- Sire: Cochise
- Grandsire: Boswell
- Dam: Lucy Lufton
- Damsire: Nimbus
- Sex: Mare
- Foaled: 1961
- Country: United States
- Color: Bay
- Breeder: Renappi Corp.
- Owner: Brandywine Stable
- Trainer: Virgil W. "Buddy" Raines
- Record: 30: 13-6-5
- Earnings: $227,329

Major wins
- Delaware Handicap (1966) Spinster Stakes (1966) Diana Handicap (1966)

Awards
- DRF United States Champion Handicap Mare (1966)

Honors
- Aiken Thoroughbred Racing Hall of Fame (1977)

= Open Fire (horse) =

American Thoroughbred racehorse

Open Fire (1961–1980) was an American Thoroughbred Champion racehorse who was elected to the Aiken Thoroughbred Racing Hall of Fame in 1977.

==Background==
Open Fire was a bay mare sired by Brandywine Stable's multiple stakes winner Cochise. Open Fire was out of the mare Lucy Lufton, whose sire Nimbus was a son of Nearco, one of the world's most influential sires in the history of Thoroughbred racing.
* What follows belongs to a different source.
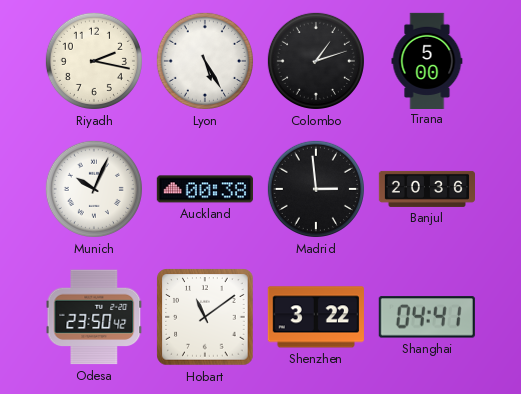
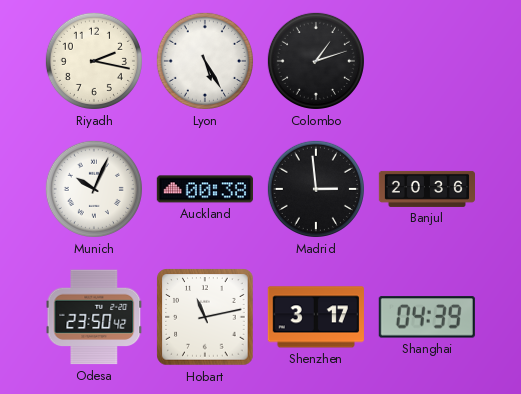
Tirana: 5:00 -> none
Hobart: 11:09 -> 11:13
Shenzhen: 3:22 -> 3:17
Shanghai: 04:41 -> 04:39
Owned and raced under the Brandywine Stable banner by Delaware Park Racetrack president Donald P. Ross, Open Fire was trained by Buddy Raines.

==Racing career==
A late developer, in 1966 the five-year-old was one of the dominant mares in American racing whose performances earned her United States Champion Handicap Mare honors from the Daily Racing Form. The rival Thoroughbred Racing Association award was won by Summer Scandal. That year, she had three major stakes wins, set a new track record for 11/8 miles at Saratoga Race Course, and equaled the Delaware Park Racetrack record for 11/4 miles. In one of her impressive performances at Saratoga, Open Fire won the Diana Handicap by ten lengths on a sloppy track.

==Breeding record==
Retired to broodmare duty, Open Fire produced seven foals.